_Your goal:_ Print each entry precisely; exclude the pictures.

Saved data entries
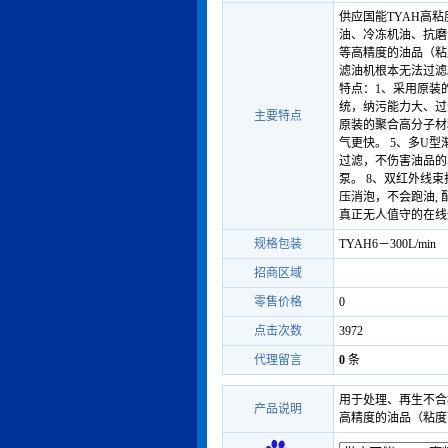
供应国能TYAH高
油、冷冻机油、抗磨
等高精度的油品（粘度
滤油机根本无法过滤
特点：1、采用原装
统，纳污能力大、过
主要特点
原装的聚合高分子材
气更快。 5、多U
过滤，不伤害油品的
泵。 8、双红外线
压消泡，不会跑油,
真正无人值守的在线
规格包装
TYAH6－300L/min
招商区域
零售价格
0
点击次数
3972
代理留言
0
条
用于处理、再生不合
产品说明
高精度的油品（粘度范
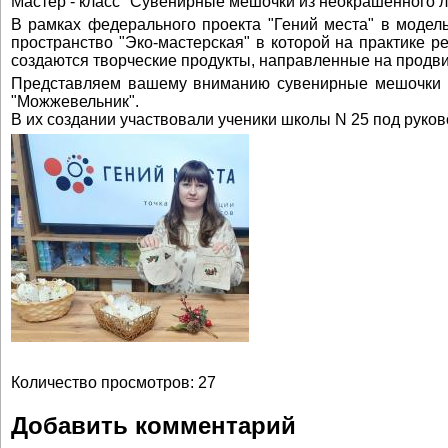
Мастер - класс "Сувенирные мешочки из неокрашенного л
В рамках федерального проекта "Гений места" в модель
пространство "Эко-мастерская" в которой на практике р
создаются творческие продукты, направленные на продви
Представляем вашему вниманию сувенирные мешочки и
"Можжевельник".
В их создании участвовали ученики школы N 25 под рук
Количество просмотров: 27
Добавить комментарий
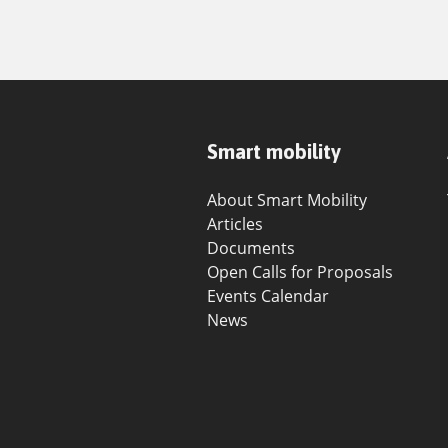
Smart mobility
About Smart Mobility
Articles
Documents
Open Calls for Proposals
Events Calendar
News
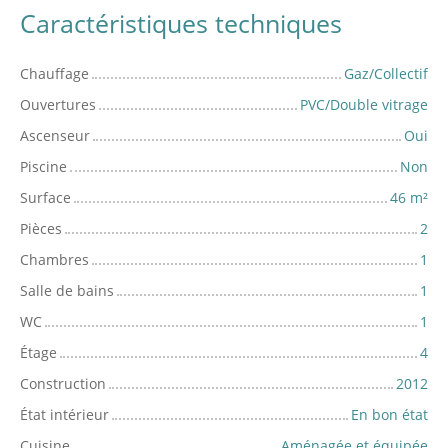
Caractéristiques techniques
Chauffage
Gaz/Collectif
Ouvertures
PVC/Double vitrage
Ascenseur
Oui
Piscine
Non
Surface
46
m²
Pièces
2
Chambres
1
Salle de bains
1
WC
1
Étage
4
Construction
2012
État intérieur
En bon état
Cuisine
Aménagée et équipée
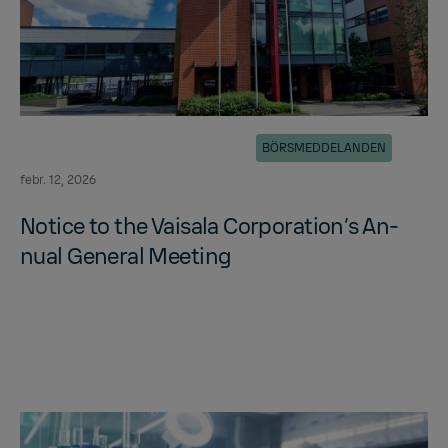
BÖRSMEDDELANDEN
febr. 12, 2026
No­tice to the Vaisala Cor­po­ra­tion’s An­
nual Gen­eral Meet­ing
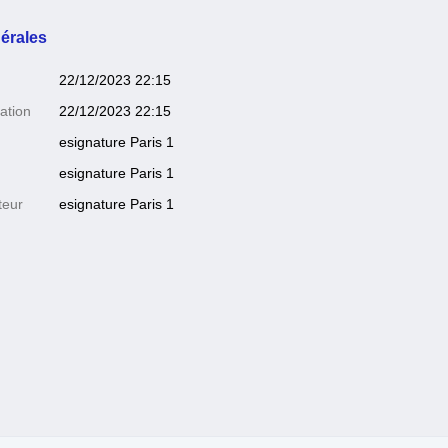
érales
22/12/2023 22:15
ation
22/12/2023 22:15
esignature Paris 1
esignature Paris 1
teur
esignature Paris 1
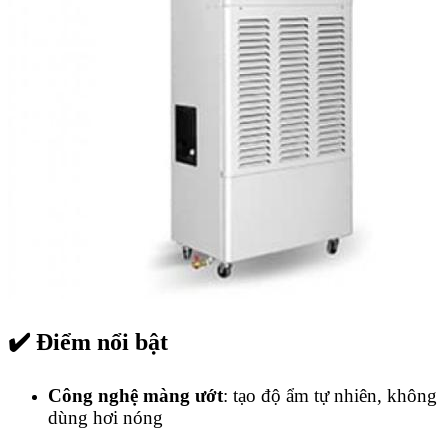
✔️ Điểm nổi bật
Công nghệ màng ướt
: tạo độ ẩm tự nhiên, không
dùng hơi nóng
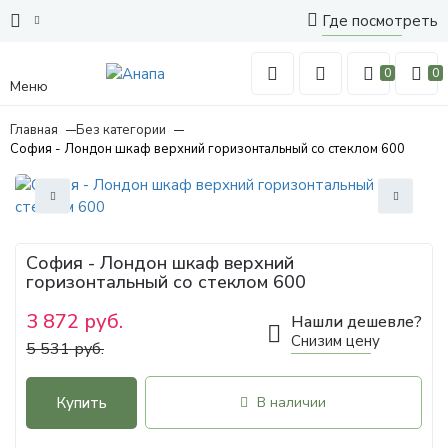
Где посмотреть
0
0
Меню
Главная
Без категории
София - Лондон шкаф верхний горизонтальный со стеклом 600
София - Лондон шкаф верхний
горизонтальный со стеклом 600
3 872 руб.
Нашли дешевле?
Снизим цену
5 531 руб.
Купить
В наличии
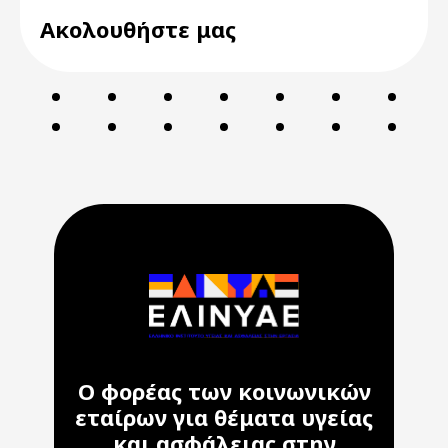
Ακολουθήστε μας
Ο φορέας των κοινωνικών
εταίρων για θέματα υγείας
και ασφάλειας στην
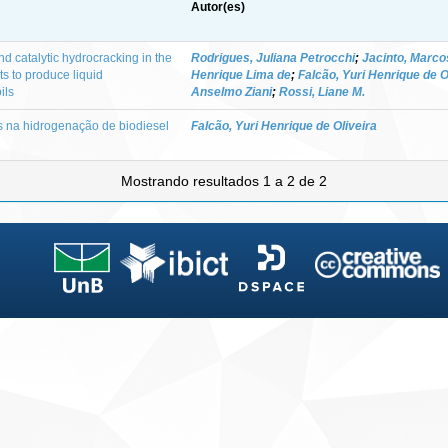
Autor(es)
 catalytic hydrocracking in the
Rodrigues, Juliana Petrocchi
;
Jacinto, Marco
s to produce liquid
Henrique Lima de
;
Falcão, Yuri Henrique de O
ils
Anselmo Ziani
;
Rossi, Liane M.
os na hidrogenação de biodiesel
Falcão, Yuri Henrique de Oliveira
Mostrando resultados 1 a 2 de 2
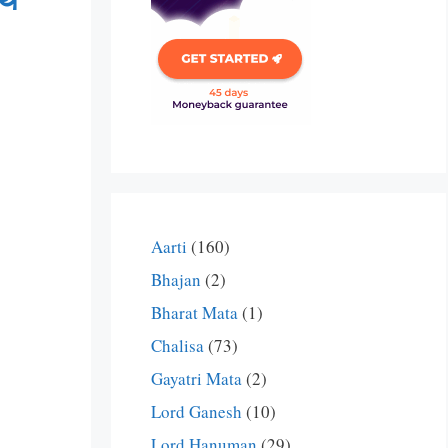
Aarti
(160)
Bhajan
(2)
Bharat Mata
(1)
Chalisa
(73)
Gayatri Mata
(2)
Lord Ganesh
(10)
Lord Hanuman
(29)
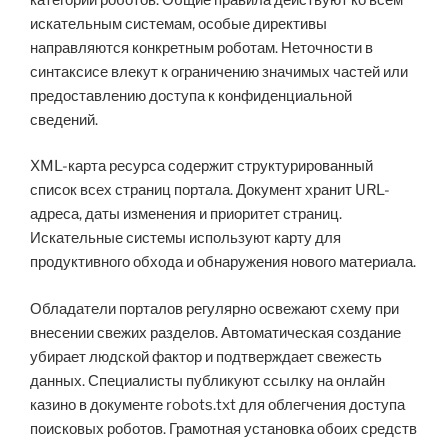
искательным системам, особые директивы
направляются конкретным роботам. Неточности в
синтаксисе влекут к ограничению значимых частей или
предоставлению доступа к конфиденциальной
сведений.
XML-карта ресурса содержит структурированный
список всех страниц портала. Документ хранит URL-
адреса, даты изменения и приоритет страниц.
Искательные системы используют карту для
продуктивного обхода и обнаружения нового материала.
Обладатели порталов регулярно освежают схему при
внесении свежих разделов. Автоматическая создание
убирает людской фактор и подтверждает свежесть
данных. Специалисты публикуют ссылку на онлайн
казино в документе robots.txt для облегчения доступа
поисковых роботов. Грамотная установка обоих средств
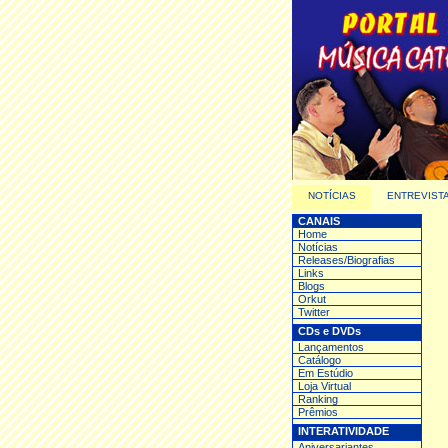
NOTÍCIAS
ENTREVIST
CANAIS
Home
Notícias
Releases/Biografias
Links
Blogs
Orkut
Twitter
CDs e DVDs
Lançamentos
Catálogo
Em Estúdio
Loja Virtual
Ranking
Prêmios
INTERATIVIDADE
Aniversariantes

_Finished task:_
供应国能TYAH高
油、冷冻机油、抗磨
等高精度的油品（粘度
滤油机根本无法过滤
特点：1、采用原装
统，纳污能力大、过
主要特点
原装的聚合高分子材
气更快。 5、多U
过滤，不伤害油品的
泵。 8、双红外线
压消泡，不会跑油,
真正无人值守的在线
规格包装
TYAH6－300L/min
招商区域
零售价格
0
点击次数
3972
代理留言
0
条
用于处理、再生不合
产品说明
高精度的油品（粘度范
Мастер - класс "Сувенирные мешочки из неокрашенного л
В рамках федерального проекта "Гений места" в модель
пространство "Эко-мастерская" в которой на практике р
создаются творческие продукты, направленные на продви
Представляем вашему вниманию сувенирные мешочки и
"Можжевельник".
В их создании участвовали ученики школы N 25 под рук
Количество просмотров: 27
Добавить комментарий
Smart mobility
About Smart Mobility
Articles
Documents
Open Calls for Proposals
Events Calendar
News
Caractéristiques techniques
Chauffage
Gaz/Collectif
Ouvertures
PVC/Double vitrage
Ascenseur
Oui
Piscine
Non
Surface
46
m²
Pièces
2
Chambres
1
Salle de bains
1
WC
1
Étage
4
Construction
2012
État intérieur
En bon état
Cuisine
Aménagée et équipée
BÖRSMEDDELANDEN
febr. 12, 2026
No­tice to the Vaisala Cor­po­ra­tion’s An­
nual Gen­eral Meet­ing
érales
22/12/2023 22:15
ation
22/12/2023 22:15
esignature Paris 1
esignature Paris 1
teur
esignature Paris 1
✔️ Điểm nổi bật
Công nghệ màng ướt
: tạo độ ẩm tự nhiên, không
dùng hơi nóng
Где посмотреть
0
0
Меню
Главная
Без категории
София - Лондон шкаф верхний горизонтальный со стеклом 600
София - Лондон шкаф верхний
горизонтальный со стеклом 600
3 872 руб.
Нашли дешевле?
Снизим цену
5 531 руб.
Купить
В наличии
Ακολουθήστε μας
Ο φορέας των κοινωνικών
εταίρων για θέματα υγείας
και ασφάλειας στην
Autor(es)
 catalytic hydrocracking in the
Rodrigues, Juliana Petrocchi
;
Jacinto, Marco
s to produce liquid
Henrique Lima de
;
Falcão, Yuri Henrique de O
ils
Anselmo Ziani
;
Rossi, Liane M.
os na hidrogenação de biodiesel
Falcão, Yuri Henrique de Oliveira
Mostrando resultados 1 a 2 de 2
Aarti
(160)
Bhajan
(2)
Bharat Mata
(1)
Chalisa
(73)
Gayatri Mata
(2)
Lord Ganesh
(10)
Lord Hanuman
(29)
искательным системам, особые директивы
направляются конкретным роботам. Неточности в
синтаксисе влекут к ограничению значимых частей или
предоставлению доступа к конфиденциальной
сведений.
XML-карта ресурса содержит структурированный
список всех страниц портала. Документ хранит URL-
адреса, даты изменения и приоритет страниц.
Искательные системы используют карту для
продуктивного обхода и обнаружения нового материала.
Обладатели порталов регулярно освежают схему при
внесении свежих разделов. Автоматическая создание
убирает людской фактор и подтверждает свежесть
данных. Специалисты публикуют ссылку на онлайн
казино в документе robots.txt для облегчения доступа
поисковых роботов. Грамотная установка обоих средств
NOTÍCIAS
ENTREVIST
CANAIS
Home
Notícias
Releases/Biografias
Links
Blogs
Orkut
Twitter
CDs e DVDs
Lançamentos
Catálogo
Em Estúdio
Loja Virtual
Ranking
Prêmios
INTERATIVIDADE
Aniversariantes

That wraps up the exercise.